China has already imposed retaliatory tariffs on U.S. coal, farm equipment and liquified natural gas exports, and has already restricted exports of rare earth minerals needed by U.S. manufacturing. China is responsible for 30% of ocean imports to the U.S. and 40% of rare earth imports.
As deadlines loom for tariffs threatened by the Trump administration, actions by other countries could result in reduction or elimination of tariffs.

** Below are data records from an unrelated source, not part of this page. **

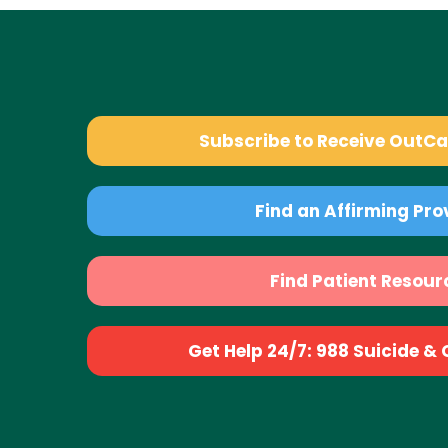
Subscribe to Receive OutC
Find an Affirming Pro
Find Patient Resour
Get Help 24/7: 988 Suicide & Cr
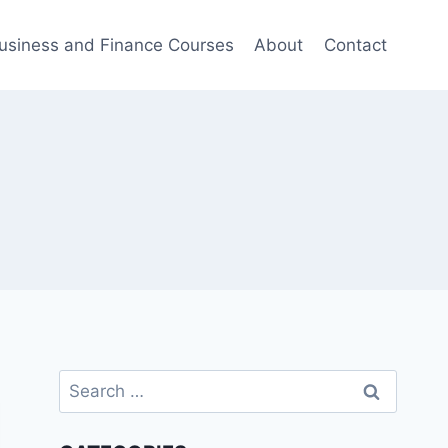
usiness and Finance Courses
About
Contact
Search
for:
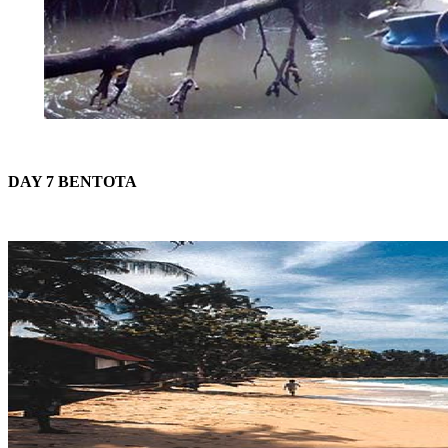
DAY 7 BENTOTA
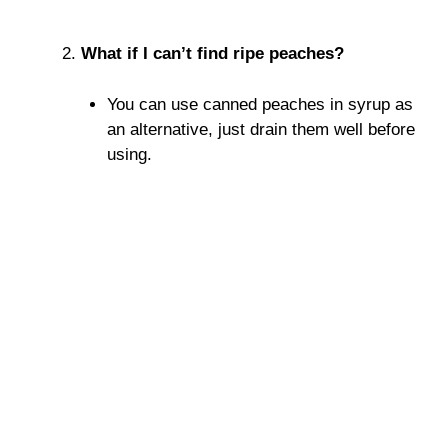
What if I can’t find ripe peaches?
You can use canned peaches in syrup as
an alternative, just drain them well before
using.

Both Canada and Mexico have stepped up efforts to curtail fentanyl shipments into the U.S., for example, and Columbia changed its policy on repatriation of citizens who immigrated illegally to the U.S. As negotiations continue, the true impact of tariffs on freight volumes and rates won’t be known for months.
Another potential issue is capacity.
As EPA mandates for 2027 get closer, more carriers will seek to pre-buy equipment, increasing the number of trucks available to haul freight.
In short, while there should be some rate relief in 2025, it’ll arrive too slowly to get excited about.
Cliff Abbott is an experienced commercial vehicle driver and owner-operator who still holds a CDL in his home state of Alabama. In nearly 40 years in trucking, he’s been an instructor and trainer and has managed safety and recruiting operations for several carriers. Having never lost his love of the road, Cliff has written a book and hundreds of songs and has been writing for The Trucker for more than a decade.